Microsoft as a friend

Let’s start with the first question. With such a long history of active assault on open source, can Microsoft be trusted? Understanding that some people will never be convinced, I say “yes”. Both from the outside and from my time as a Microsoft employee, it’s clear that the company has changed under Nadella. Microsoft recognizes that open source projects are not only complementary, but strategically important.

This is driven by a change in the environment that Microsoft operates in. The operating system is less important than ever. Desktop-based office suites are giving way to web-based tools for many users. Licensed revenue may be the past and much of the present, but it’s not the future. Subscription revenue, be it from services like Office 365 or Infrastructure-as-a-Service offerings, is the future. And for many of these, adoption and consumption will be driven by open source projects and the developers (developers! developers! developers! developers!) that use them.

Microsoft’s change of heart is undoubtedly driven by business needs, but that doesn’t make it any less real. Jim Zemlin, Executive Director at the Linux Foundation, expressed his excitement, implying it was a victory for open source. Tidelift ran the numbers to look at Microsoft’s contributions to non-Microsoft projects. Their conclusion?

…today the company is demonstrating some impressive traction when it comes to open source community contributions. If we are to judge the company on its recent actions, the data shows what Satya Nadella said in his announcement about Microsoft being “all in on open source” is more than just words.

And in any acquisition, you should always ask “if not them, then who?” CNBC reported that GitHub was also in talks with Google. While Google may have a better reputation among the developer community, I’m not sure they’d be better for GitHub. After all, Google had Google Code, which it shut down in 2016. Would a second attempt in this space fare any better? Google Code had a two year head start on GitHub, but it languished.

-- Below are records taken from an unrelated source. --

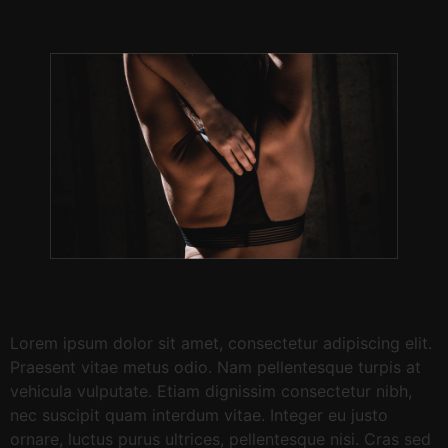
Lorem ipsum dolor sit amet, consectetur adipiscing elit.
Praesent vitae metus odio. Nam pellentesque turpis at
vehicula vulputate. Etiam dignissim consectetur nibh,
nec suscipit quam interdum vitae. Integer eu justo
ornare, luctus purus ultrices, pellentesque nisi. Cras sed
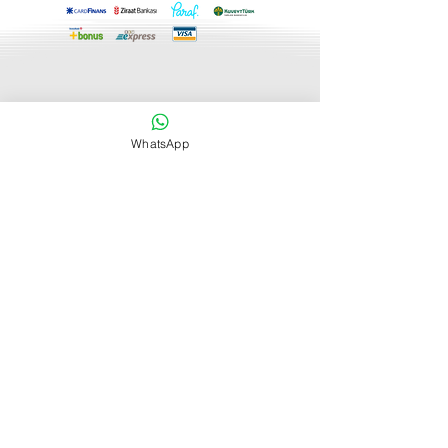
yapabileceklerine ikna etmek için en
iyi yol, gönderim politikanız
hakkında net bilgiler vermektir.
Related Products
WhatsApp
En Popüler
Brawl
Stars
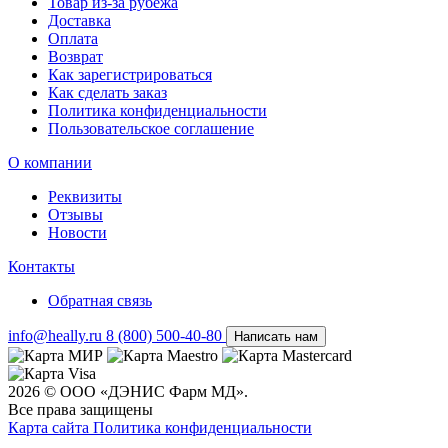
Товар из-за рубежа
Доставка
Оплата
Возврат
Как зарегистрироваться
Как сделать заказ
Политика конфиденциальности
Пользовательское соглашение
О компании
Реквизиты
Отзывы
Новости
Контакты
Обратная связь
info@heally.ru
8 (800) 500-40-80
Написать нам
2026 © ООО «ДЭНИС Фарм МД».
Все права защищены
Карта сайта
Политика конфиден­циальности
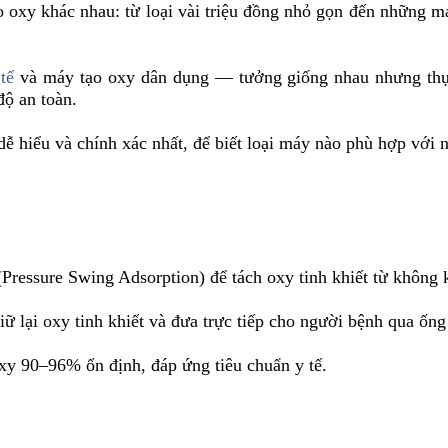
tạo oxy khác nhau: từ loại vài triệu đồng nhỏ gọn đến những 
tế
và máy tạo oxy dân dụng — tưởng giống nhau nhưng thự
độ an toàn.
, dễ hiểu và chính xác nhất, để biết loại máy nào phù hợp với 
Pressure Swing Adsorption) để tách oxy tinh khiết từ không 
iữ lại oxy tinh khiết và đưa trực tiếp cho người bệnh qua ống
xy 90–96% ổn định, đáp ứng tiêu chuẩn y tế.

As for other major tech companies, this tweet sums it up pretty well:

Can you trust anyone to host?

My friend Lyz Joseph made an excellent point on Facebook the day the acquisition was announced:

Unpopular opinion: If you’re an open source project using GitHub, you already sold out. You traded freedom for convenience, regardless of what company is in control.

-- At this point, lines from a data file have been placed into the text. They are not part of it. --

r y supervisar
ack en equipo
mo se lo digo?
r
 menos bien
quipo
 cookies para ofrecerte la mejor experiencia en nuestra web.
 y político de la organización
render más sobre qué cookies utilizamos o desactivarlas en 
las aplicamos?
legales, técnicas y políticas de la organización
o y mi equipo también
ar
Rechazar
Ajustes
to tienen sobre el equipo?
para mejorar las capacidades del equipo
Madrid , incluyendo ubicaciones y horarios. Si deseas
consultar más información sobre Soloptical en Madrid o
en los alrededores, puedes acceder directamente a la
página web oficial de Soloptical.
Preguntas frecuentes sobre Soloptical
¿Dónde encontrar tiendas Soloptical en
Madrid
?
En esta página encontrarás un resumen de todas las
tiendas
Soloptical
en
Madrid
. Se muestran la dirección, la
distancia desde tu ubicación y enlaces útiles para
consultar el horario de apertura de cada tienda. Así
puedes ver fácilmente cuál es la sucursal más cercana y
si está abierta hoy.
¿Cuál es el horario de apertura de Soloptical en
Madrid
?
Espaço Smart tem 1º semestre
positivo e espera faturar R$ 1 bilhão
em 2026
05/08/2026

People often forget that GitHub itself is not open source. Some projects have avoided hosting on GitHub for that very reason. Even though the code repo itself is easily mirrored or migrated, that’s not the real value in GitHub. The “social coding” aspects — the issues, fork tracking, wikis, ease of pull requests, etc — are what make GitHub valuable. Chris Siebenmann called it “sticky in a soft way.

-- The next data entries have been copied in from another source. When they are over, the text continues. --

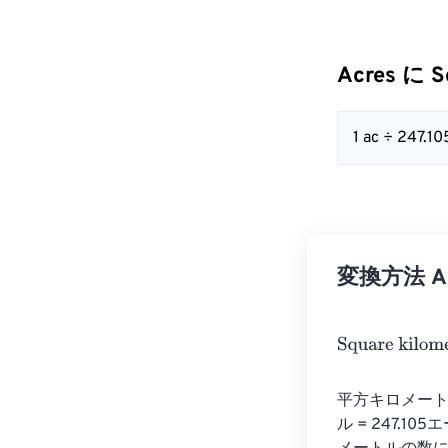
Acres に S
1 ac ÷ 247.
変換方法 Acr
Square kilomet
平方キロメート
ル = 247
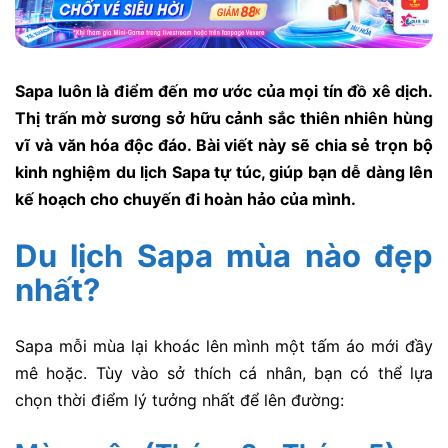
Sapa luôn là điểm đến mơ ước của mọi tín đồ xê dịch.
Thị trấn mờ sương sở hữu cảnh sắc thiên nhiên hùng
vĩ và văn hóa độc đáo. Bài viết này sẽ chia sẻ trọn bộ
kinh nghiệm du lịch Sapa tự túc, giúp bạn dễ dàng lên
kế hoạch cho chuyến đi hoàn hảo của mình.
Du lịch Sapa mùa nào đẹp
nhất?
Sapa mỗi mùa lại khoác lên mình một tấm áo mới đầy
mê hoặc. Tùy vào sở thích cá nhân, bạn có thể lựa
chọn thời điểm lý tưởng nhất để lên đường:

GitLab, at least, offers a “community edition” that projects can self-host. In a fantasy world, each project would run their own infrastructure, perhaps with federated authentication for ease of use when you’re a participant in many projects. But that’s not the reality we live in. Hosting servers costs money and time. Small projects in particular lack both of those. Third-party infrastructure will always be attractive for this reason. And as good as competition is, having a dominant social coding site is helpful to users in the same way that a dominant social network is simpler: network effects are powerful.

So now what?

The deal isn’t expected to close for a while, and Microsoft plans to seek regulatory approval, which will not speed the process. Nothing will change immediately. In the medium term, I don’t expect much to change either. Microsoft has made it clear that it plans to run GitHub as a fairly autonomous business (the way it does with LinkedIn). GitHub gets the stability that comes from the support of one of the world’s largest companies. Microsoft gets a chance to improve its reputation and an opportunity to make it easier for developers to use Azure services.

Full disclosure: I am a recent employee of Microsoft and a shareholder. I was not involved in the acquisition and had no inside knowledge pertinent to the acquisition or future plans for GitHub.